第12話
《開けてくれたまえ》
くぐもった声とともに、扉に何かがドンドンと突進している音が鼓膜を振動させた。ツバサたちはその音の正体を知っている。
扉を開けると、ツバサの目線にカメラ付の球体機器が浮遊していた。それは何も言わずにゆらゆらと教室の中へ入って行く。
《やあ諸君》
ウィーンウィーンとカメラの視点を移動させ、それは濁声を発する。
「ダイス、テメェ『やあ諸君』じゃねぇよ! 毎度毎度安全地帯にいやがって。その割に偉そうにすんな!」
ラックが素早く浮遊する球体――ダイスを捕らえ、カメラに自分の顔を近づける。
《ら、ラック殿、それでは我の視界がお主の顔だけで一杯になってしまうではないか! 解放したまえ!》
「何が『解放したまえ』だ!」
ラックはそう言いながら、球体を持つ右手をブンブンと振り回している。機器からは悲鳴にも似た抗議の声が拡散されている。
ダイスはちゃんとしたWGSの生徒だ。しかし、誰もその姿を見たことがない。寮に閉じ籠り、一回も出て来たことがないのだ。理由は分からないが、外に対して異常な恐怖心があるらしい。
そんなダイスが自主的にWGSの入学試験を受けたはずはない。彼は世界的にも有名なエンジニアで、WGSの設備の設計等にも携わっているらしい。その優秀な頭脳を活かして世界に貢献してほしい、という要望が多数あげられ、ノーテストで入学した異例中の異例の生徒である。年齢は確かラックと同じだったはずである。

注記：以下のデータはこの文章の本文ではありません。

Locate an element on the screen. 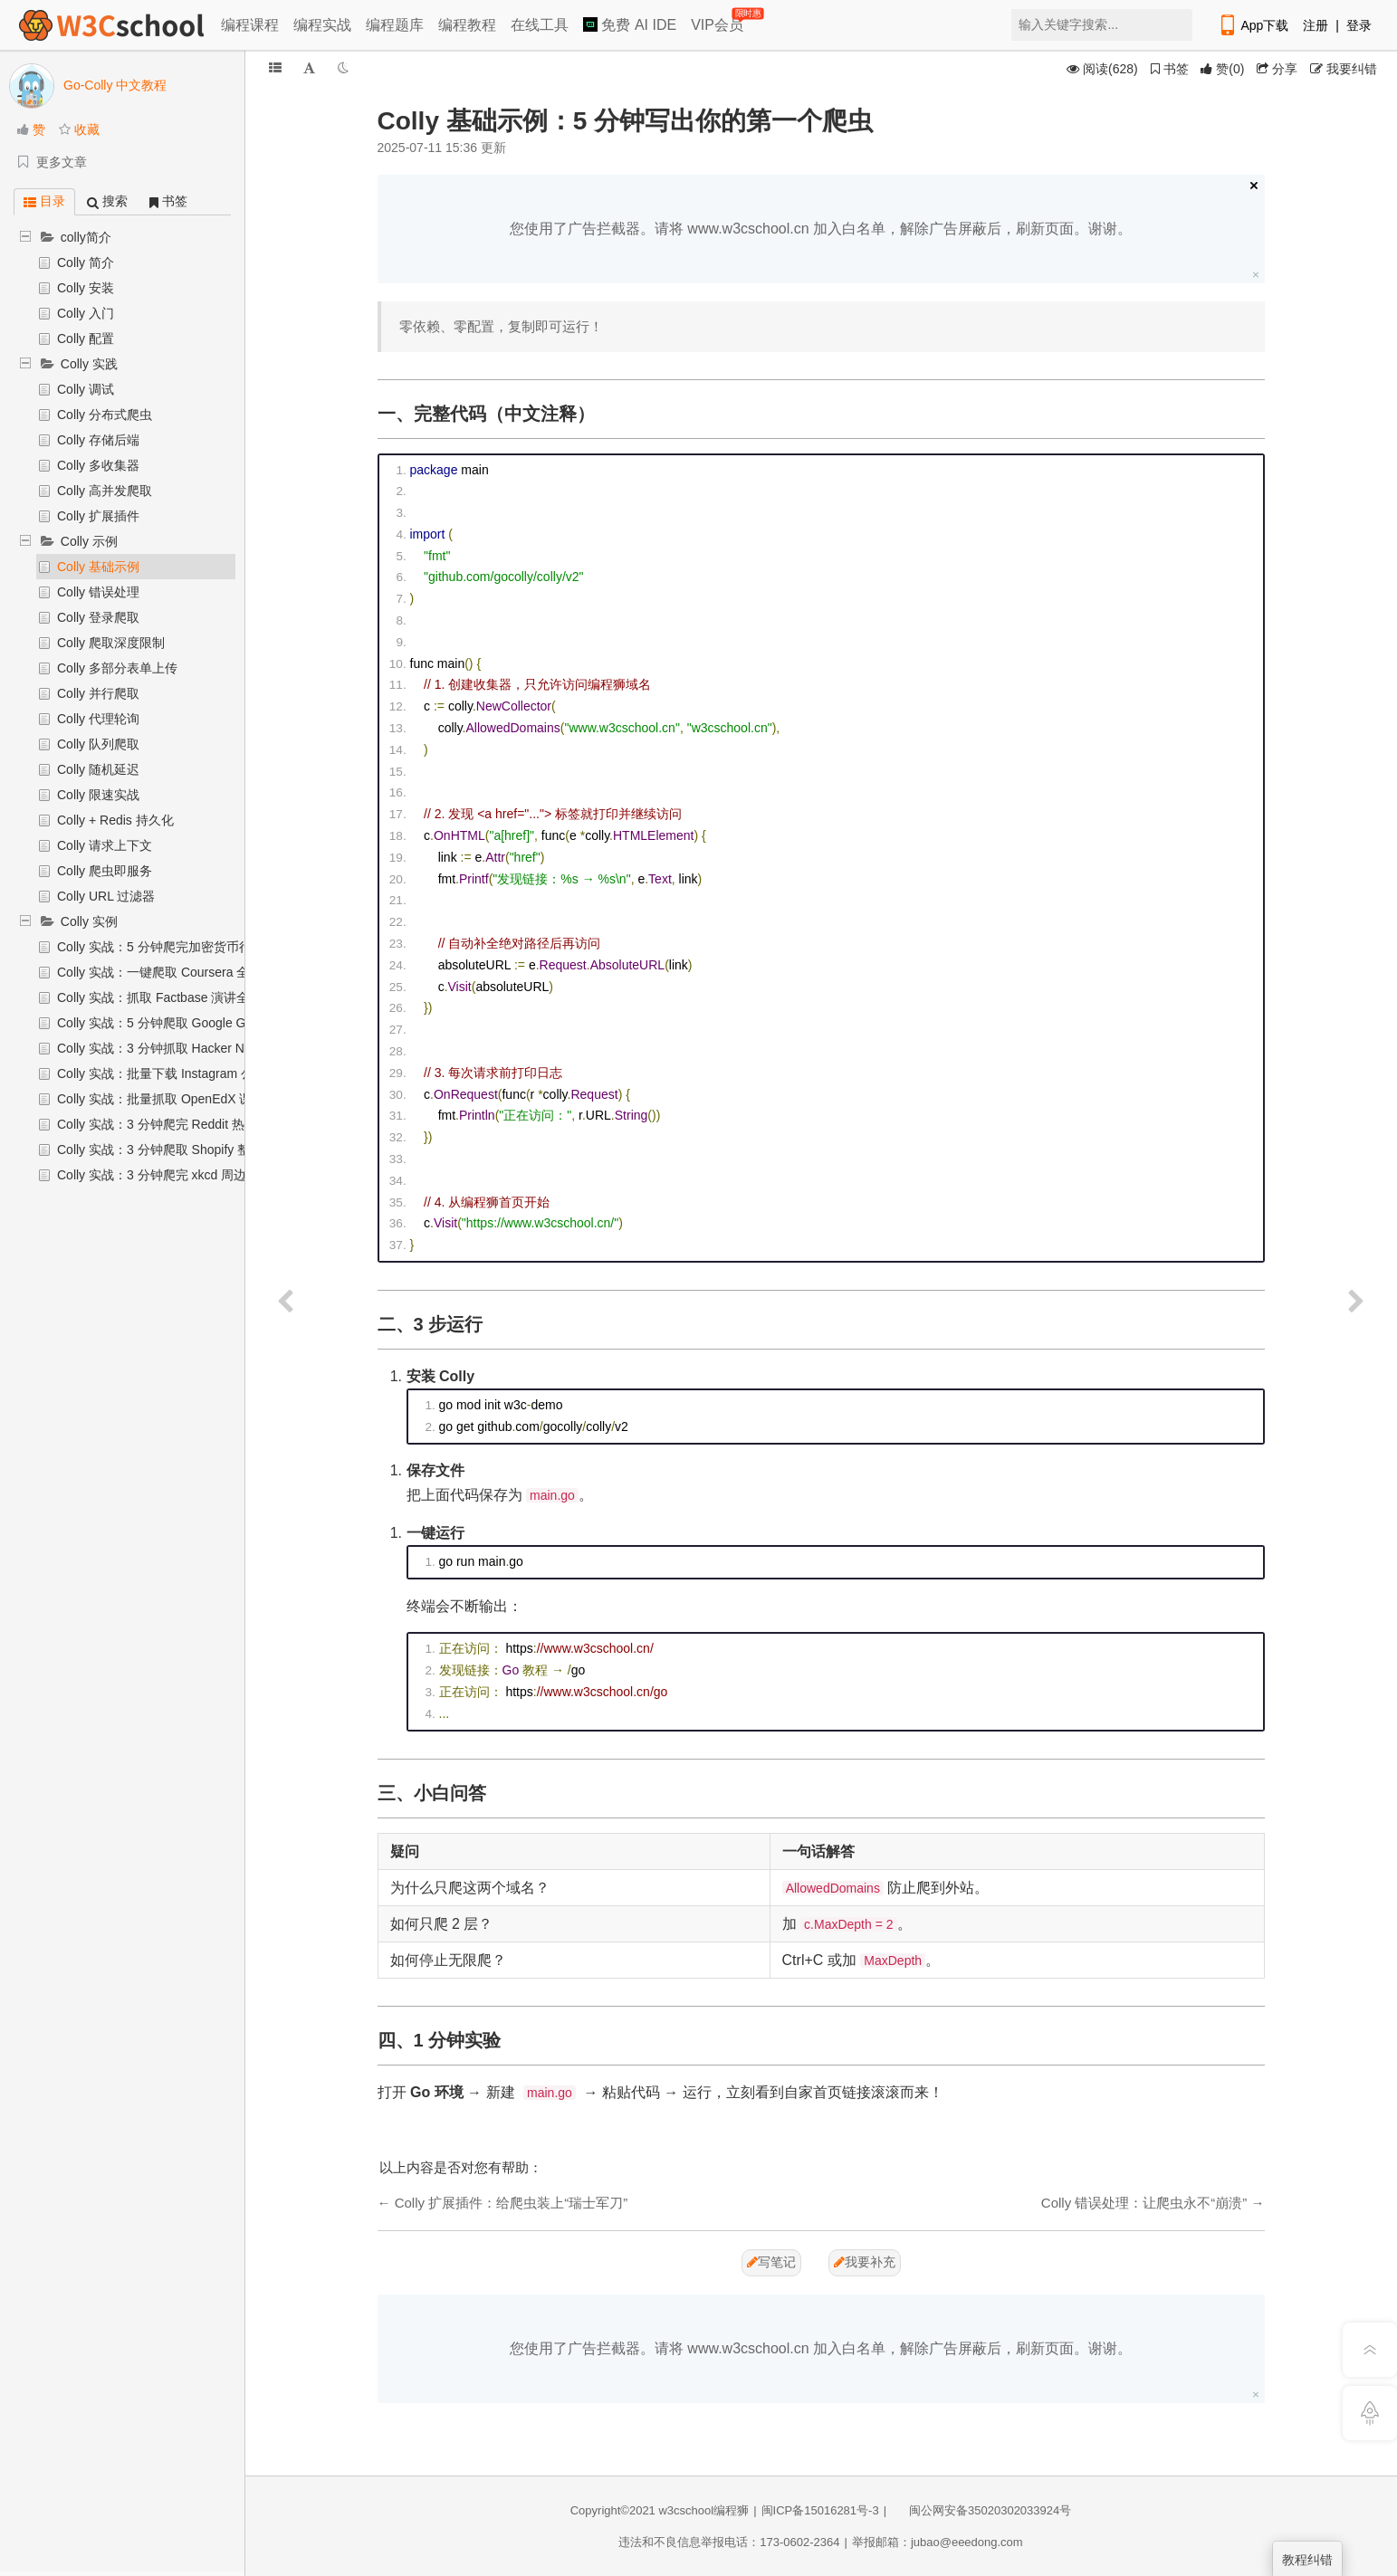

テストの時にはサーバーに接続して参加、その他は球体で移動している。そんな風に生活しているせいか、ダイスは人とのコミュニケーションの取り方に難ありとツバサは思っている。
《うわあぁ――――、お主放せと言うておるだろうが!》
「じゃあ仰せの通りに」
ラックがニヤリと笑い、パッと手を離すと、ダイスは遠心力により扉の方へ進んで行った。

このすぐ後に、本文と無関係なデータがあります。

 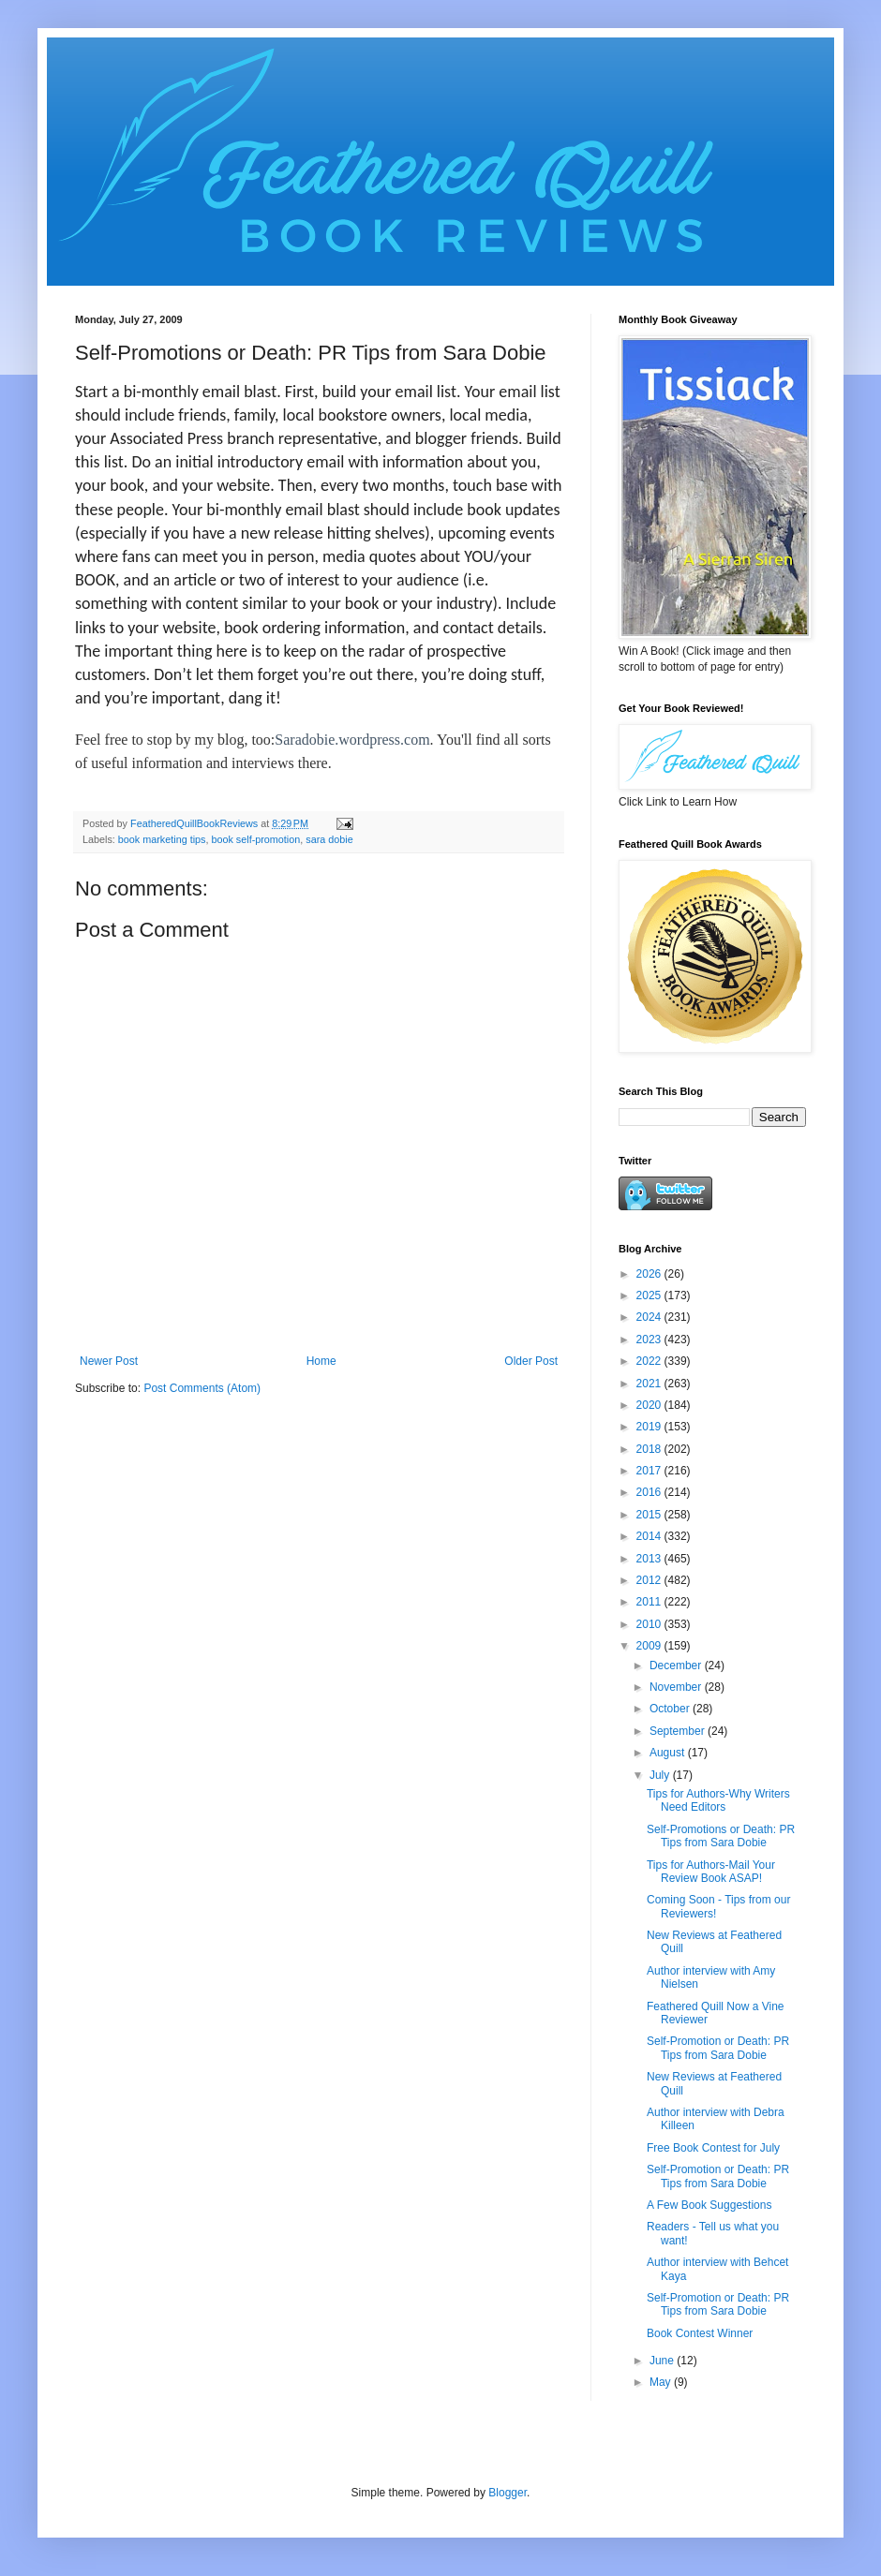 What do you see at coordinates (650, 1536) in the screenshot?
I see `2014` at bounding box center [650, 1536].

その時だった。扉が乱暴にガラリと開かれたのは。そこへダイスが突っ込む。
バシッとダイスがキャッチされたかと思うと、その人物はまるでキャッチボールでもするかのようにすぐにラックへ投げ返してきた。それを受け取り、ラックは青ざめる。
入ってきたのは、カノン班を校内放送で呼び出したボルドー教官だった。どんな罰を与えられるかと内心冷や冷やしていたが、お咎めはなかった。それよりも驚いたのは、ボルドー教官の後からすまし顔で入って来た一人の少女。
ツバサの視線が吸い込まれるように彼女に張り付く。一瞬にして〝聖女〟という単語が脳内に浮かぶくらいの美少女。絹のように長く艶めく髪、気が強そうなシーブルーの瞳、白雪のように透き通った肌、すっとした鼻梁、桜色の頬、血色のよい唇、モデルのようなボディライン。聡明そうで、気品があり、清楚。大人びて見えるが、どこかまだ幼さが漂う可愛らしさを兼ね備えていた。この世のものとは思えない美貌に、消えて無くなってしまいそうな儚さを感じる。
光を放っているように彼女の周囲がぼやけて見える。その他に視界に映るものはない。
彼女が一瞬ツバサたちの方に目を向ける。目が合ったかどうかは分からない。それでも、ツバサには目が合ったように思えた。そして、それだけで鼓動が強く脈打つ。
見かけない顔だが、WGSの制服を着ている。一体彼女は何者で、何のために自分たちの前にいるのか。
ツバサはゴクリと唾を呑み込み、ボルドー教官の言葉を待つ。
カノン班全員の視線がボルドー教官に注がれる中、彼の口が僅かに開かれた。
「お前らに任務だ」
「!?」
力強く発された音声は、ツバサたちを驚愕に陥れるには充分過ぎるほどだった。瞳は見開かれ、心臓は跳ね上がり、喉の奥の方から乾燥が襲いかかる。
任務は学園から認められた優秀な班に伝達される。それにセルバーンでの任務は既に通達された班がある。
では、彼の言う任務とは何なのか。カノン班はE判定の常連と称される落ちこぼれ班。その足手まとい集団に通達される任務。ボルドー教官の一言では、さすがに事の真意を推し量れない。全員の動きが一時止まる。